REQUIRED WORK: Output the data verbatim, minus the images.

RECORDS FOR THIS TASK:
=-=-=-=-=

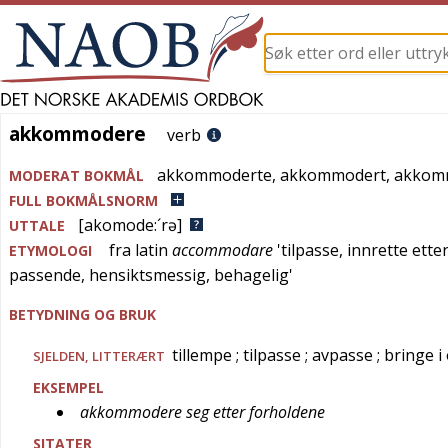
akkommodere
akkommodere
verb
akkommoderte
,
akkommodert
,
akkom
MODERAT BOKMÅL
FULL BOKMÅLSNORM
[akomode:´rə]
UTTALE
fra
latin
accommodare
'
tilpasse, innrette ette
ETYMOLOGI
passende, hensiktsmessig, behagelig
'
BETYDNING OG BRUK
tillempe
; tilpasse
; avpasse
; bringe 
SJELDEN
,
LITTERÆRT
EKSEMPEL
akkommodere seg etter forholdene
SITATER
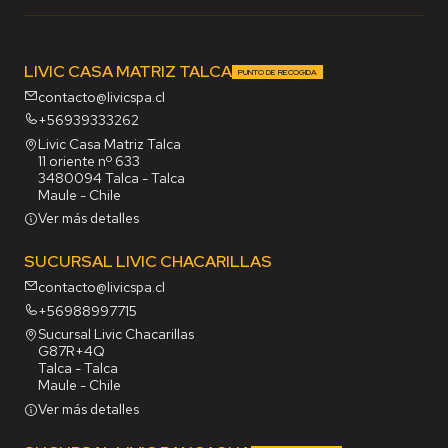
LIVIC CASA MATRIZ TALCA
PUNTO DE RECOGIDA
contacto@livicspa.cl
+56939333262
Livic Casa Matriz Talca
11 oriente nº 633
3480094 Talca - Talca
Maule - Chile
Ver más detalles
SUCURSAL LIVIC CHACARILLAS
contacto@livicspa.cl
+56988997715
Sucursal Livic Chacarillas
G87R+4Q
Talca - Talca
Maule - Chile
Ver más detalles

=-=-=-=-=

SOLUTION FOR THIS PROBLEM:
akkommodere
akkommodere
verb
akkommoderte
,
akkommodert
,
akkom
MODERAT BOKMÅL
FULL BOKMÅLSNORM
[akomode:´rə]
UTTALE
fra
latin
accommodare
'
tilpasse, innrette ette
ETYMOLOGI
passende, hensiktsmessig, behagelig
'
BETYDNING OG BRUK
tillempe
; tilpasse
; avpasse
; bringe 
SJELDEN
,
LITTERÆRT
EKSEMPEL
akkommodere seg etter forholdene
SITATER
LIVIC CASA MATRIZ TALCA
PUNTO DE RECOGIDA
contacto@livicspa.cl
+56939333262
Livic Casa Matriz Talca
11 oriente nº 633
3480094 Talca - Talca
Maule - Chile
Ver más detalles
SUCURSAL LIVIC CHACARILLAS
contacto@livicspa.cl
+56988997715
Sucursal Livic Chacarillas
G87R+4Q
Talca - Talca
Maule - Chile
Ver más detalles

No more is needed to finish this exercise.